Records contained in a dataset:
⟨

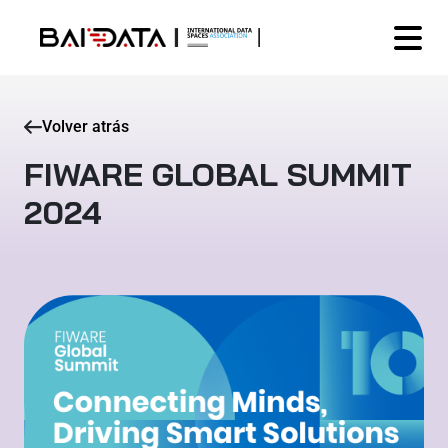
Volver atrás
FIWARE GLOBAL SUMMIT
2024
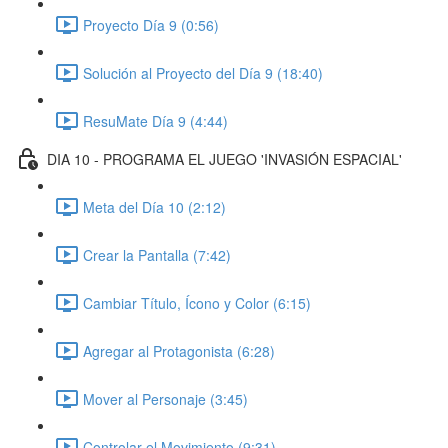
Proyecto Día 9 (0:56)
Solución al Proyecto del Día 9 (18:40)
ResuMate Día 9 (4:44)
DIA 10 - PROGRAMA EL JUEGO 'INVASIÓN ESPACIAL'
Meta del Día 10 (2:12)
Crear la Pantalla (7:42)
Cambiar Título, Ícono y Color (6:15)
Agregar al Protagonista (6:28)
Mover al Personaje (3:45)
Controlar el Movimiento (9:31)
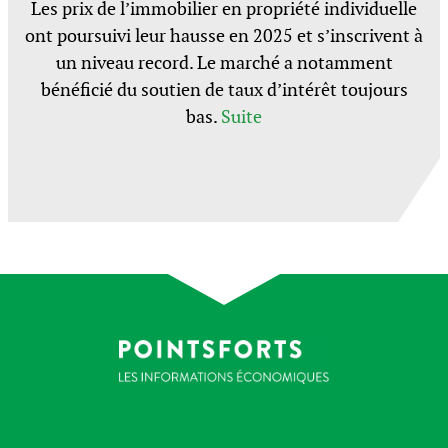
Les prix de l’immobilier en propriété individuelle
ont poursuivi leur hausse en 2025 et s’inscrivent à
un niveau record. Le marché a notamment
bénéficié du soutien de taux d’intérêt toujours
bas.
Suite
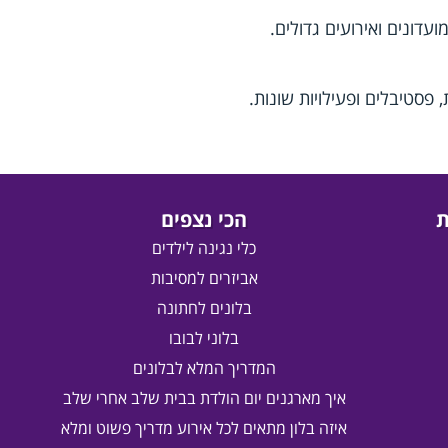
ועדונים ואירועים גדולים.
 פסטיבלים ופעילויות שונות.
ת
הכי נצפים
כלי נגינה לילדים
אביזרים למסיבות
בלונים לחתונה
בלוני לבובו
המדריך המלא לבלונים
איך מארגנים יום הולדת בבית שלב אחרי שלב
איזה בלון מתאים לכל אירוע מדריך פשוט ומלא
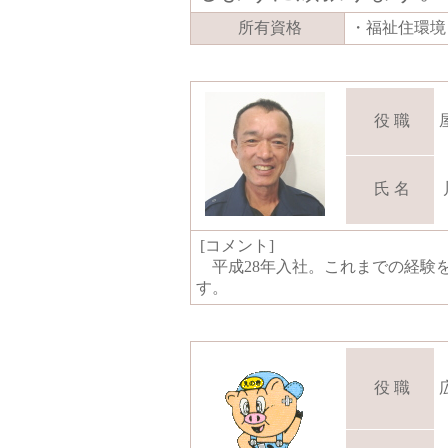
所有資格
・福祉住環境
役 職
氏 名
[コメント]
平成28年入社。これまでの経験
す。
役 職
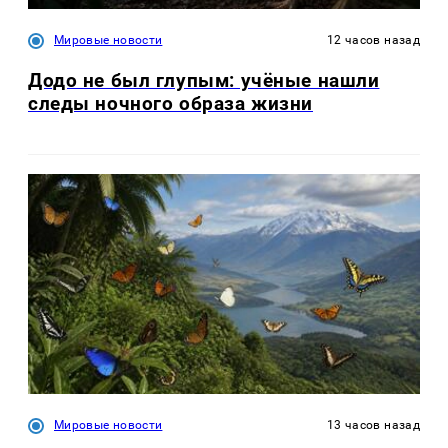
Мировые новости
12 часов назад
Додо не был глупым: учёные нашли
следы ночного образа жизни
Мировые новости
13 часов назад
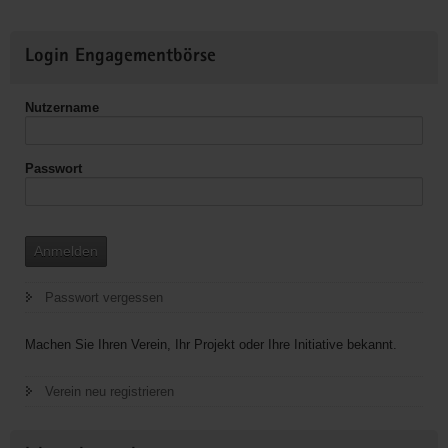
e.V.
Weitere
Login Engagementbörse
Informationen
Nutzername
Passwort
Anmelden
Passwort vergessen
Machen Sie Ihren Verein, Ihr Projekt oder Ihre Initiative bekannt.
Verein neu registrieren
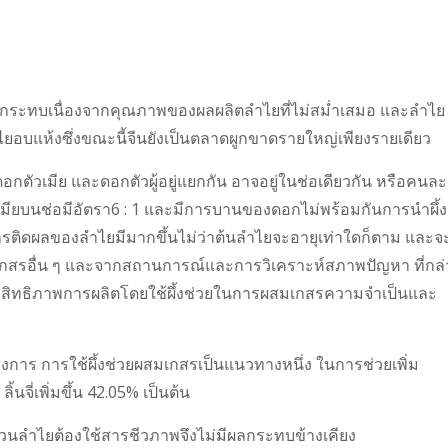
กระทบเนื่องจากคุณภาพของผลผลิตลำไยที่ไม่สม่ำเสมอ และลำไย
บแห้งซึ่งขณะนี้จีนยังเป็นตลาดผูกขาดรายใหญ่เพียงรายเดียว
ัวเมีย และดอกตัวผู้อยู่แยกกัน อาจอยู่ในช่อเดียวกัน หรือคนละ
วเมียบนช่อมีอัตรา6 : 1 และมีการบานของดอกไม่พร้อมกันการนำผึ้ง
การติดผลของลำไยมีมากขึ้นไม่ว่าต้นลำไยจะอายุเท่าใดก็ตาม และจะ
มเกสรอื่น ๆ และจากสถานการณ์และการวิเคราะห์สภาพปัญหา ที่กล่
ประสิทธิภาพการผลิตโดยใช้ผึ้งช่วยในการผสมเกสรความจำเป็นและ
งการ การใช้ผึ้งช่วยผสมเกสรเป็นแนวทางหนึ่ง ในการช่วยเพิ่ม
้นจี่เพิ่มขึ้น 42.05% เป็นต้น
นลำไยต้องใช้สารชีวภาพจึงไม่มีผลกระทบข้างเคียง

⟩

__Description of the task__:
Exact copy, pictures excluded: restate every record above word for word.

__Task answer__:
Volver atrás
FIWARE GLOBAL SUMMIT
2024
Proyecto Día 9 (0:56)
Solución al Proyecto del Día 9 (18:40)
ResuMate Día 9 (4:44)
DIA 10 - PROGRAMA EL JUEGO 'INVASIÓN ESPACIAL'
Meta del Día 10 (2:12)
Crear la Pantalla (7:42)
Cambiar Título, Ícono y Color (6:15)
Agregar al Protagonista (6:28)
Mover al Personaje (3:45)
Controlar el Movimiento (9:31)
Les prix de l’immobilier en propriété individuelle
ont poursuivi leur hausse en 2025 et s’inscrivent à
un niveau record. Le marché a notamment
bénéficié du soutien de taux d’intérêt toujours
bas.
Suite
ועדונים ואירועים גדולים.
 פסטיבלים ופעילויות שונות.
ת
הכי נצפים
כלי נגינה לילדים
אביזרים למסיבות
בלונים לחתונה
בלוני לבובו
המדריך המלא לבלונים
איך מארגנים יום הולדת בבית שלב אחרי שלב
איזה בלון מתאים לכל אירוע מדריך פשוט ומלא
所有資格
・福祉住環境
役 職
氏 名
[コメント]
平成28年入社。これまでの経験
す。
役 職
Мировые новости
12 часов назад
Додо не был глупым: учёные нашли
следы ночного образа жизни
Мировые новости
13 часов назад
e.V.
Weitere
Login Engagementbörse
Informationen
Nutzername
Passwort
Anmelden
Passwort vergessen
Machen Sie Ihren Verein, Ihr Projekt oder Ihre Initiative bekannt.
Verein neu registrieren
กระทบเนื่องจากคุณภาพของผลผลิตลำไยที่ไม่สม่ำเสมอ และลำไย
บแห้งซึ่งขณะนี้จีนยังเป็นตลาดผูกขาดรายใหญ่เพียงรายเดียว
ัวเมีย และดอกตัวผู้อยู่แยกกัน อาจอยู่ในช่อเดียวกัน หรือคนละ
วเมียบนช่อมีอัตรา6 : 1 และมีการบานของดอกไม่พร้อมกันการนำผึ้ง
การติดผลของลำไยมีมากขึ้นไม่ว่าต้นลำไยจะอายุเท่าใดก็ตาม และจะ
มเกสรอื่น ๆ และจากสถานการณ์และการวิเคราะห์สภาพปัญหา ที่กล่
ประสิทธิภาพการผลิตโดยใช้ผึ้งช่วยในการผสมเกสรความจำเป็นและ
งการ การใช้ผึ้งช่วยผสมเกสรเป็นแนวทางหนึ่ง ในการช่วยเพิ่ม
้นจี่เพิ่มขึ้น 42.05% เป็นต้น
นลำไยต้องใช้สารชีวภาพจึงไม่มีผลกระทบข้างเคียง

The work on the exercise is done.